* feat(s3/versioning): grep-able heal logs + scan-anomaly diagnostics + audit cmd
Three diagnostic additions on top of #9460, all aimed at making the next
production incident faster to triage than the one we just spent hours on.
1. [versioning-heal] grep prefix on every heal-related log line, with a
small fixed event vocabulary (produced / surfaced / healed / enqueue /
drain / retry / gave_up / anomaly / clear_failed / heal_persist_failed
/ teardown_failed / queue_full). One grep gives operators a single
event stream across the produce-to-drain lifecycle.
2. Escalate the "scanned N>0 entries but no valid latest" case in
updateLatestVersionAfterDeletion from V(1) Infof to a Warning that
names the orphan entries it saw. This is the listing-after-rm
inconsistency signature that pinned down 259064a8's failure — it
should not be invisible at default log levels.

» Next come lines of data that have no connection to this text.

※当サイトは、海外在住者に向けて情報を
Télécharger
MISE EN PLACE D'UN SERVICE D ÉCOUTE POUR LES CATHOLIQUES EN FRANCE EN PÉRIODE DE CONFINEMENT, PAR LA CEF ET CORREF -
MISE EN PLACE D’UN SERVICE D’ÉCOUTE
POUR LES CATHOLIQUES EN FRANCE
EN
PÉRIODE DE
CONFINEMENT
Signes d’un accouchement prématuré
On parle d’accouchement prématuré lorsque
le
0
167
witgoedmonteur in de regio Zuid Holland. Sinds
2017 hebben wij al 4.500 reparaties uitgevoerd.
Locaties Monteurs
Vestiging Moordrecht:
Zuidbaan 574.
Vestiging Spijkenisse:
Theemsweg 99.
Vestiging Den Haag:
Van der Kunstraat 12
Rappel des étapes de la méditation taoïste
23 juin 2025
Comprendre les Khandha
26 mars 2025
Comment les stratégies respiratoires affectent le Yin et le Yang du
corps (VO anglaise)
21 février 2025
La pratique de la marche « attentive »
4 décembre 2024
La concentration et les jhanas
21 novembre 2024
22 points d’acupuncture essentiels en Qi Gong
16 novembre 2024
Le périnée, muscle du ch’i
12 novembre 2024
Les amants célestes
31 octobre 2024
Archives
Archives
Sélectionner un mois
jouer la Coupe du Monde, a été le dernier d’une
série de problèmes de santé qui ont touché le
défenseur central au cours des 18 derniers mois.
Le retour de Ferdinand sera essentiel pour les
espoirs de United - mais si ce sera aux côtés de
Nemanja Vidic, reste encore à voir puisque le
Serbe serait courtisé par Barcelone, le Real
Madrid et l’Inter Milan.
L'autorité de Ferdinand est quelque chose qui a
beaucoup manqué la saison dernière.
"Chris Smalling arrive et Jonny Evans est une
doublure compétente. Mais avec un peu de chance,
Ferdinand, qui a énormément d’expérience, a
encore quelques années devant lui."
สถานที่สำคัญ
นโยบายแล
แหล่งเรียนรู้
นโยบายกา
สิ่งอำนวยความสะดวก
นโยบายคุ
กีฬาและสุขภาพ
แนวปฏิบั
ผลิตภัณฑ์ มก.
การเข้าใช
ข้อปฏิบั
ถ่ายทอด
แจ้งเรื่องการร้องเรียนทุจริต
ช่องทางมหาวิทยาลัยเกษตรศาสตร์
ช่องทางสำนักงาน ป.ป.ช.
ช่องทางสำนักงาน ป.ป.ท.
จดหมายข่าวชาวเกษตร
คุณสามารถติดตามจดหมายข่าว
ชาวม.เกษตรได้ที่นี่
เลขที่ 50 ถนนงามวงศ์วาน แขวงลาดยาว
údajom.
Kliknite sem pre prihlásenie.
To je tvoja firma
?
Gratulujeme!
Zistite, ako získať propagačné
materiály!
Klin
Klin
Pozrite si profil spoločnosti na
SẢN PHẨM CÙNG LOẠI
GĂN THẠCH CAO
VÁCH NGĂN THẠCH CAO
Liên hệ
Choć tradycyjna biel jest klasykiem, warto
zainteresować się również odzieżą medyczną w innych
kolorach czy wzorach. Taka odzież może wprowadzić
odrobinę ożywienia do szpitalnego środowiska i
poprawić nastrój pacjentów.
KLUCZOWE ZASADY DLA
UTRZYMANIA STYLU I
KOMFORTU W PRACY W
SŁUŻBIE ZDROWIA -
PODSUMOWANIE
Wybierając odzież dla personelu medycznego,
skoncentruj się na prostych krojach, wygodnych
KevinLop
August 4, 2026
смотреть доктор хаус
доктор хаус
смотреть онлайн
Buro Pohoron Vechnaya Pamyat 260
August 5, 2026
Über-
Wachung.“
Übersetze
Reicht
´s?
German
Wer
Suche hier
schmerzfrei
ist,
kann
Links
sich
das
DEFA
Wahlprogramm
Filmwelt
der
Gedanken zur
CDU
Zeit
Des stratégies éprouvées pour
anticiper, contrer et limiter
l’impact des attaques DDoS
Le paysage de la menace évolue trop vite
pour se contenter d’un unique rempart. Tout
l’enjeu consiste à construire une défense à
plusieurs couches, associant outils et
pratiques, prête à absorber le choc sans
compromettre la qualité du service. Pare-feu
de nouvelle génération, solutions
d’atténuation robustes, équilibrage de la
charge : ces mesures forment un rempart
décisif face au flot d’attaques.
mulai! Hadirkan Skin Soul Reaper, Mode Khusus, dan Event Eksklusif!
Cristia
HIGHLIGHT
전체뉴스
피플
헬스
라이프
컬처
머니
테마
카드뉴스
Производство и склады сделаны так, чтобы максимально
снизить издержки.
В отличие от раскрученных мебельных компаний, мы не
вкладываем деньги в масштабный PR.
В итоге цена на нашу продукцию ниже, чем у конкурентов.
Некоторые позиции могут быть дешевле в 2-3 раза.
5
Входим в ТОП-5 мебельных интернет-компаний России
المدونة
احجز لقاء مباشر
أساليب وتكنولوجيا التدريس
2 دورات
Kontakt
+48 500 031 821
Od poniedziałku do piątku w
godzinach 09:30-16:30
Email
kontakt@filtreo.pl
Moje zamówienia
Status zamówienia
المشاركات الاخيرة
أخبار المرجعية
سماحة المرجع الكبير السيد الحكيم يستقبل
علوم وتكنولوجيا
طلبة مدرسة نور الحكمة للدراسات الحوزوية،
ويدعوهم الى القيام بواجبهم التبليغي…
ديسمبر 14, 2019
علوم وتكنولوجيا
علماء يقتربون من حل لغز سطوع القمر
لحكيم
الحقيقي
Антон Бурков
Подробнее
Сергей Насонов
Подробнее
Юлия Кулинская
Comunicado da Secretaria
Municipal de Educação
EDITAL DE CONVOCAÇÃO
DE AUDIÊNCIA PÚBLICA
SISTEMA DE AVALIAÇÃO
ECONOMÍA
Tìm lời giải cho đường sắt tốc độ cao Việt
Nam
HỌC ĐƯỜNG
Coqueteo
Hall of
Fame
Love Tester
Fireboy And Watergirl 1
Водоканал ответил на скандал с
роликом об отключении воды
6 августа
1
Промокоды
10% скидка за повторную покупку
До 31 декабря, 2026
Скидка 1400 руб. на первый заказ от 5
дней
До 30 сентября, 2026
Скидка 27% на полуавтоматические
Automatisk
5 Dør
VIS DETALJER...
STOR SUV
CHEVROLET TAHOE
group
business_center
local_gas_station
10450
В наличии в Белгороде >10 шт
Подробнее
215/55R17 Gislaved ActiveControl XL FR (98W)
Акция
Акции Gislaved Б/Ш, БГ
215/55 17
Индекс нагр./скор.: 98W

3. New weed shell command `s3.versions.audit -prefix <path> [-v] [-heal]`
that walks .versions/ directories under a prefix and reports the
stranded population. With -heal it clears the latest-version pointer
in place on stranded directories so subsequent reads return a clean
NoSuchKey instead of replaying the 10-retry self-heal loop.
* fix(s3/versioning): audit pagination, exclusive categories, ctx-aware retry
Address PR review:
1. s3.versions.audit walked only the first 1024-entry page of each
.versions/ directory, false-positiving "stranded" on large dirs.
Loop until the page returns < 1024 entries, advancing startName.
2. clean and orphan-only categories double-counted when a directory
had no pointer and at least one orphan: incremented both. Make them
mutually exclusive so report totals sum to versionsDirs.
3. retryFilerOp's worst-case ~6.3s backoff was a bare time.Sleep,
non-interruptible by ctx. A server shutdown / client disconnect
would wait out the budget per in-flight delete. Thread ctx through
deleteSpecificObjectVersion -> repointLatestBeforeDeletion /
updateLatestVersionAfterDeletion -> retryFilerOp; backoff now uses
a select{<-ctx.Done(), <-timer.C}. HTTP handlers pass r.Context();
gRPC lifecycle handlers pass the stream ctx.
New test pins the behavior: cancelling ctx mid-backoff returns
ctx.Err() in <500ms instead of blocking ~6.3s.
* fix(s3/versioning): clearStale outcome + escape grep-able log fields
Two coderabbit follow-ups:
1. Successful pointer clear should suppress `produced`.
updateLatestVersionAfterDeletion's transient-rm fallback called
clearStaleLatestVersionPointer best-effort, then unconditionally
returned retryErr. The caller (deleteSpecificObjectVersion) saw the
error and emitted `event=produced` + enqueued the reconciler, even
though clearStaleLatestVersionPointer had just driven the pointer to
consistency and the next reader would get NoSuchKey via the
clean-miss path. Make clearStaleLatestVersionPointer return cleared
bool; on success the caller returns nil so neither produced nor the
reconciler enqueue fires. Concurrent-writer aborts, re-scan errors,
and CAS mismatches still report false so genuinely stranded state
keeps surfacing.
2. Escape user-controlled fields in heal log lines.
versioningHealInfof / Warningf / Errorf interpolated raw bucket /
key / filename / err text into a single-space-separated line. An S3
key (or error string from gRPC) containing whitespace, newlines, or
`event=...` could split one event into multiple tokens and spoof
fake fields downstream. Sanitize each arg in the helper: safe
values pass through; anything with whitespace, quotes, control
chars, or backslashes is replaced with its strconv.Quote form. No
caller changes — the format strings remain unchanged.
Tests pin both behaviors: sanitization table covers the field
boundary cases; an end-to-end shape test confirms a key containing
`event=spoof` stays inside a single quoted token.